How to calculate $(\sum_{n=0}^{\infty} a_n x^n )^3$? I know that for $$\left(\sum_{n=0}^{\infty} a_n x^n\right)^2=\sum_{n=0}^{\infty} \left(\sum_{j=0}^{n} a_j a_{n-j}\right)x^n,$$ however I'm not sure precisely how to extend this to a cube rather than a square. Certainly it'll be applying the above identity again, but I think the double sum is tripping me up!
I would really appreciate some help showing me how to index my sums at the end here!
 A: If we rewrite the formula for squaring in a slightly more symmetric way, it becomes slightly easier to see the pattern:
$$\left(\sum_{n=0}^{\infty} a_n x^n\right)^2 = \sum_{n=0}^{\infty} \left(\sum_{\substack{i+j=n \\ i,j \geq 0}} a_i a_j \right)x^n.$$
You can work out a similar formula for cubing, or taking 4th powers, etc.
$$\left(\sum_{n=0}^{\infty} a_n x^n\right)^3 = \sum_{n=0}^{\infty} \left(\sum_{\substack{i+j+k=n \\ i,j,k \geq 0}} a_i a_j a_k \right)x^n.$$
If you don't like the idea of summing over a subset of ordered triples, one can rewrite things in the following way, which is perhaps easier for a computer to implement but which I personally find more difficult to understand at a glance.

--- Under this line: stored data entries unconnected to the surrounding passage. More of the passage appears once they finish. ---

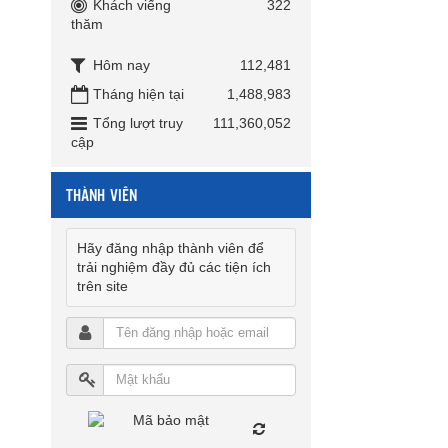
Khách viếng
322
thăm
Hôm nay
112,481
Tháng hiện tại
1,488,983
Tổng lượt truy
111,360,052
cập
THÀNH VIÊN
Hãy đăng nhập thành viên để
trải nghiệm đầy đủ các tiện ích
trên site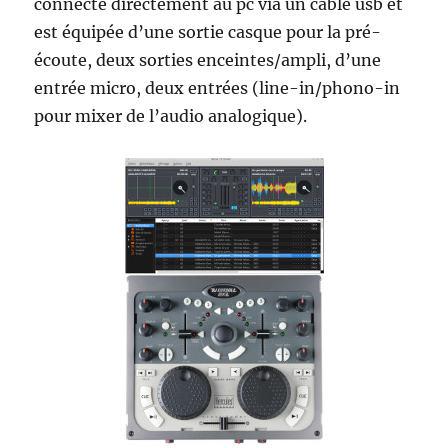
connecte directement au pc via un câble usb et
est équipée d’une sortie casque pour la pré-
écoute, deux sorties enceintes/ampli, d’une
entrée micro, deux entrées (line-in/phono-in
pour mixer de l’audio analogique).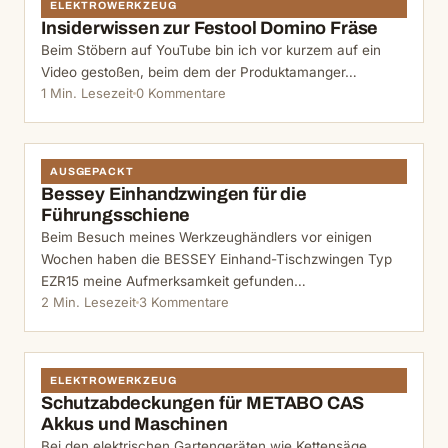
ELEKTROWERKZEUG
Insiderwissen zur Festool Domino Fräse
Beim Stöbern auf YouTube bin ich vor kurzem auf ein
Video gestoßen, beim dem der Produktamanger…
1 Min. Lesezeit
0 Kommentare
AUSGEPACKT
Bessey Einhandzwingen für die
Führungsschiene
Beim Besuch meines Werkzeughändlers vor einigen
Wochen haben die BESSEY Einhand-Tischzwingen Typ
EZR15 meine Aufmerksamkeit gefunden…
2 Min. Lesezeit
3 Kommentare
ELEKTROWERKZEUG
Schutzabdeckungen für METABO CAS
Akkus und Maschinen
Bei den elektrischen Gartengeräten wie Kettensäge,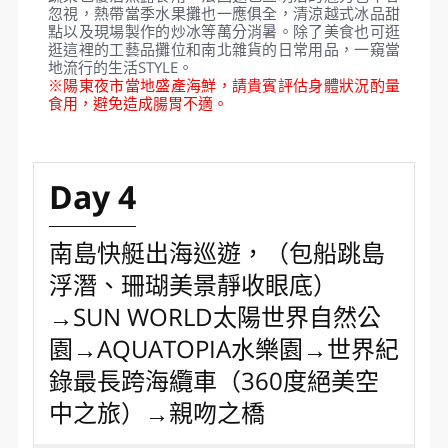
機會化身冒險家，從30米高空泛舟，探索亞馬遜叢林
深處的火山中不為人知的秘密。這絕對是一個非常有
趣的體驗。
6、颱風水上世界：東南亞頂級水上樂園。這是一個
佔地 4.5 公頃的公園，通過 36 項精彩活動重現熱帶
夏威夷天堂。來海島就是要徹底消暑沁涼一夏，享受
刺激的水上冒險。這裡有大型的室外遊泳池，多種水
上遊戲以及高空快速滑水道，懶人池，海浪池等。
7、水上音樂水舞+煙火秀：每天晚上7點，您將欣賞
到豐富多彩的表演，將水上音樂和技藝精湛的演員與
一系列最先進的聲光雷射效果相結合。它一定會給任
何遊客留下極其滿意的印象。
※園區水上活動，敬請自行攜帶泳衣、沙灘褲、蛙鏡
等戲水設備。 ※園區內活動請注意防曬措施，天氣炎
熱請適時補充水份。
【陽東夜市】島上最出名的夜市，也是當地人吃海鮮
大排檔最好的去處。各種叫不上名字的大魚、大蝦、
貝類、海膽和琳瑯滿目的各種海鮮擺滿了每家攤位，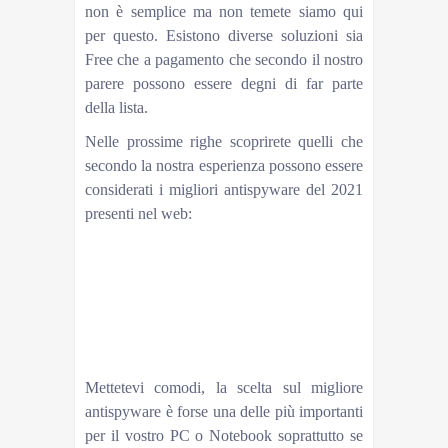
non è semplice ma non temete siamo qui
per questo. Esistono diverse soluzioni sia
Free che a pagamento che secondo il nostro
parere possono essere degni di far parte
della lista.
Nelle prossime righe scoprirete quelli che
secondo la nostra esperienza possono essere
considerati i migliori antispyware del 2021
presenti nel web:
Spybot Search & Destroy
Malwarebytes
Spyware Blaster
Superantispyware
Spyware Terminator
Adaware
AdwCleaner
Mettetevi comodi, la scelta sul migliore
antispyware è forse una delle più importanti
per il vostro PC o Notebook soprattutto se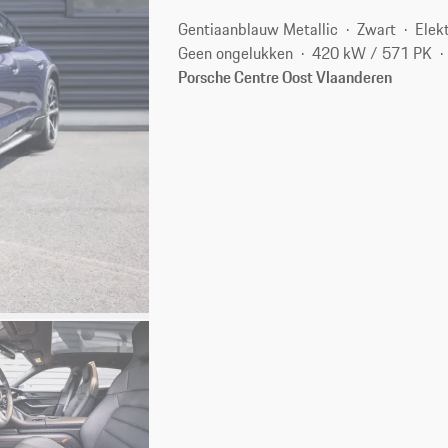
Gentiaanblauw Metallic
Zwart
Elek
Geen ongelukken
420 kW / 571 PK
Porsche Centre Oost Vlaanderen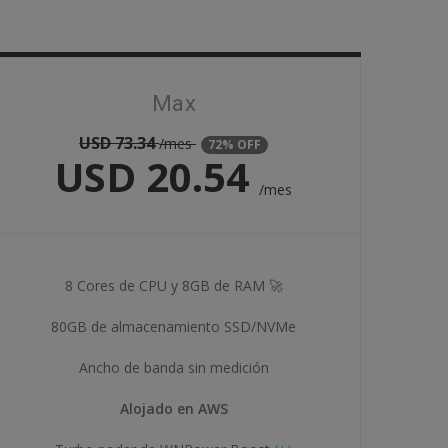
Max
USD
73.34
/mes
72% OFF
USD
20.54
/mes
8 Cores de CPU y 8GB de RAM 🚀
80GB de almacenamiento SSD/NVMe
Ancho de banda sin medición
Alojado en AWS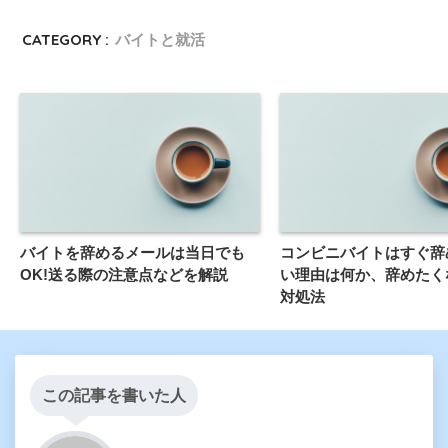
CATEGORY :
バイトと就活
バイトを辞めるメールは当日でも
コンビニバイトはすぐ辞
OK!送る際の注意点などを解説
い理由は何か、辞めたく
対処法
この記事を書いた人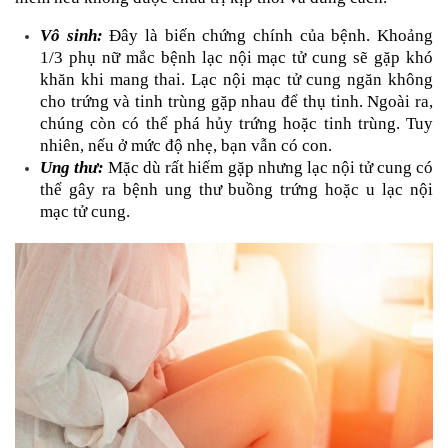
Vô sinh:
Đây là biến chứng chính của bệnh. Khoảng 
1/3 phụ nữ mắc bệnh lạc nội mạc tử cung sẽ gặp khó 
khăn khi mang thai. Lạc nội mạc tử cung ngăn không 
cho trứng và tinh trùng gặp nhau để thụ tinh. Ngoài ra, 
chúng còn có thể phá hủy trứng hoặc tinh trùng. Tuy 
nhiên, nếu ở mức độ nhẹ, bạn vẫn có con.
Ung thư:
 Mặc dù rất hiếm gặp nhưng lạc nội tử cung có 
thể gây ra bệnh ung thư buồng trứng hoặc u lạc nội 
mạc tử cung.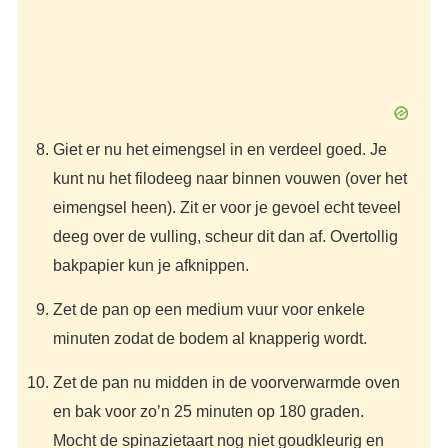
Giet er nu het eimengsel in en verdeel goed. Je
kunt nu het filodeeg naar binnen vouwen (over het
eimengsel heen). Zit er voor je gevoel echt teveel
deeg over de vulling, scheur dit dan af. Overtollig
bakpapier kun je afknippen.
Zet de pan op een medium vuur voor enkele
minuten zodat de bodem al knapperig wordt.
Zet de pan nu midden in de voorverwarmde oven
en bak voor zo’n 25 minuten op 180 graden.
Mocht de spinazietaart nog niet goudkleurig en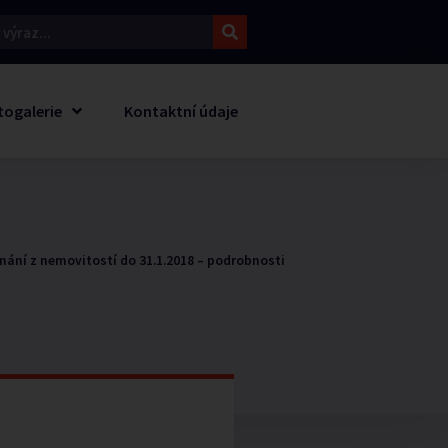
togalerie
Kontaktní údaje
nání z nemovitostí do 31.1.2018 – podrobnosti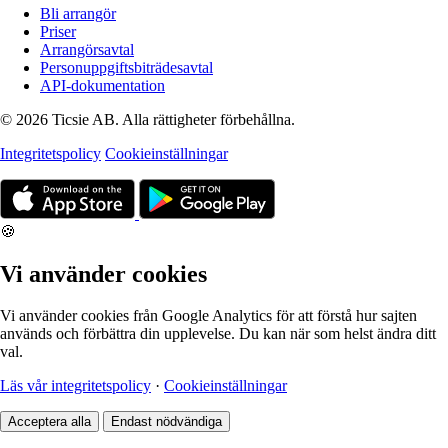
Bli arrangör
Priser
Arrangörsavtal
Personuppgiftsbiträdesavtal
API-dokumentation
© 2026 Ticsie AB. Alla rättigheter förbehållna.
Integritetspolicy
Cookieinställningar
🍪
Vi använder cookies
Vi använder cookies från Google Analytics för att förstå hur sajten
används och förbättra din upplevelse. Du kan när som helst ändra ditt
val.
Läs vår integritetspolicy
·
Cookieinställningar
Acceptera alla
Endast nödvändiga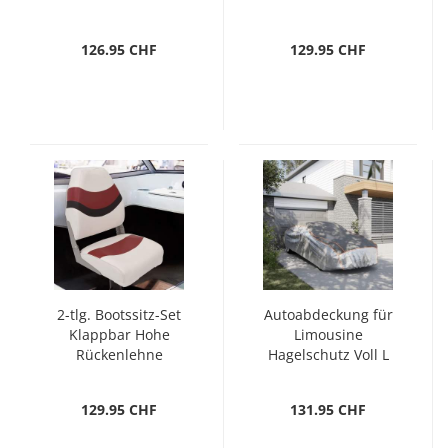
126.95 CHF
129.95 CHF
2-tlg. Bootssitz-Set
Autoabdeckung für
Klappbar Hohe
Limousine
Rückenlehne
Hagelschutz Voll L
Grau & Silbern
129.95 CHF
131.95 CHF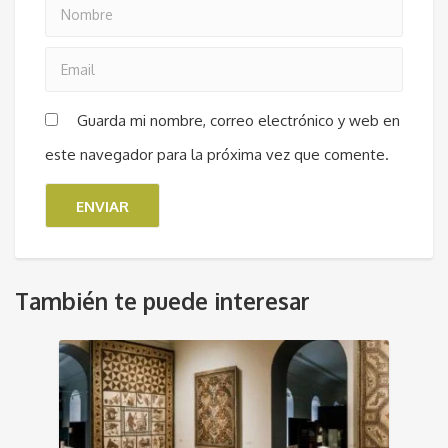
Guarda mi nombre, correo electrónico y web en
este navegador para la próxima vez que comente.
También te puede interesar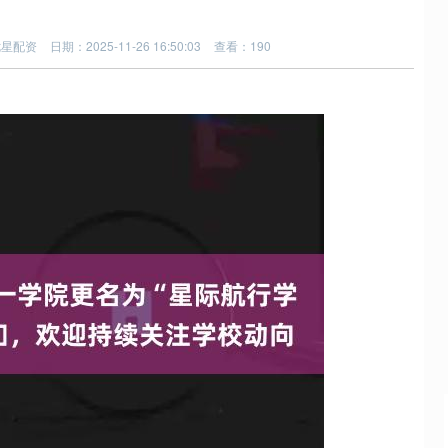
七星配资
日期：2025-11-26 16:50:03
查看：190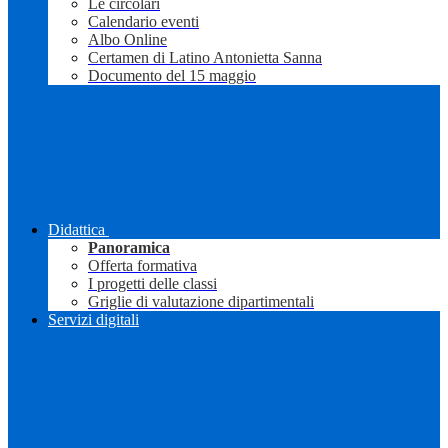
Le circolari
Calendario eventi
Albo Online
Certamen di Latino Antonietta Sanna
Documento del 15 maggio
Didattica
Panoramica
Offerta formativa
I progetti delle classi
Griglie di valutazione dipartimentali
Servizi digitali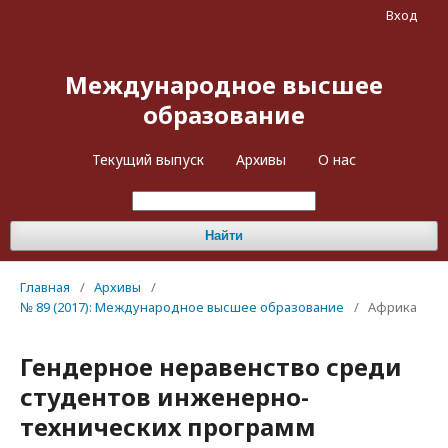
Вход
Международное высшее
образование
Текущий выпуск
Архивы
О нас
Найти
Главная
/
Архивы
/
№ 89 (2017): Международное высшее образование
/
Африка
Гендерное неравенство среди
студентов инженерно-
технических программ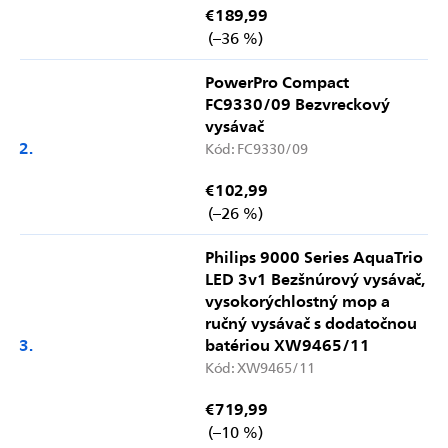
€189,99
(–36 %)
PowerPro Compact
FC9330/09 Bezvreckový
vysávač
Kód:
FC9330/09
€102,99
(–26 %)
Philips 9000 Series AquaTrio
LED 3v1 Bezšnúrový vysávač,
vysokorýchlostný mop a
ručný vysávač s dodatočnou
batériou XW9465/11
Kód:
XW9465/11
€719,99
(–10 %)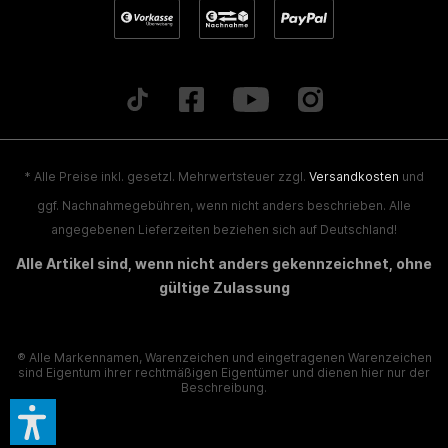
Hatte sie in meiner Derbi Senda 50 SM-Extreme veraubt und
schaute echt geil aus. Licht war leider im Stand sehr gelblich
aber während der Fahrt sehr hell weiß. Mach echt was her die
Lampe. Jedoch ist sie mir schon nach 2 Monaten
durchgebrannt, habe sie mir gerade aber noch einmal gekauft.
* Alle Preise inkl. gesetzl. Mehrwertsteuer zzgl.
Versandkosten
und
Daniel K.
ggf. Nachnahmegebühren, wenn nicht anders beschrieben. Alle
angegebenen Lieferzeiten beziehen sich auf Deutschland!
Super fetter Lichtkegel nur zum weiterempfehlen.
Alle Artikel sind, wenn nicht anders gekennzeichnet, ohne
gültige Zulassung
David Mitter
® Alle Markennamen, Warenzeichen und eingetragenen Warenzeichen
Leuchtet sehr gut und passt perfekt nur zum weiterempfehlen
sind Eigentum ihrer rechtmäßigen Eigentümer und dienen hier nur der
:)
Beschreibung.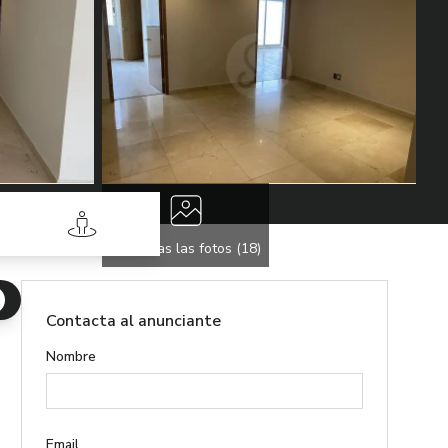
Street View
Ver todas las fotos (
18
)
Contacta al anunciante
Nombre
Email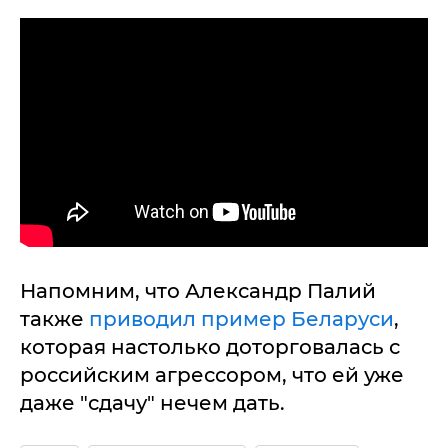
Напомним, что Александр Палий
также
приводил пример Беларуси
,
которая настолько доторговалась с
российским агрессором, что ей уже
даже "сдачу" нечем дать.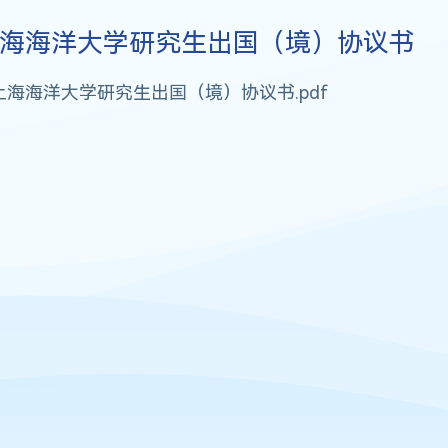
海海洋大学研究生出国（境）协议书
上海海洋大学研究生出国（境）协议书.pdf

$$ \sum_{\substack{i+j+k=n \\ i,j,k \geq 0}} a_i a_j a_k = \sum_{i=0}^n \sum_{j=0}^{n-i} a_i a_j a_{n-i-j}. $$
The idea behind the conversion is that a priori we only know that i is between 0 and n, but for a given value of i, that puts more restrictions on j, and once we know both i and j, we know what k will be.  This is completely analogous to how one expresses an integral over a region as a double integral or triple integral.  With both sums and integrals, it is often conceptually convenient to express things over the region or set until actual computations need to be done, and only then to expand into multiple sums or multiple integrals.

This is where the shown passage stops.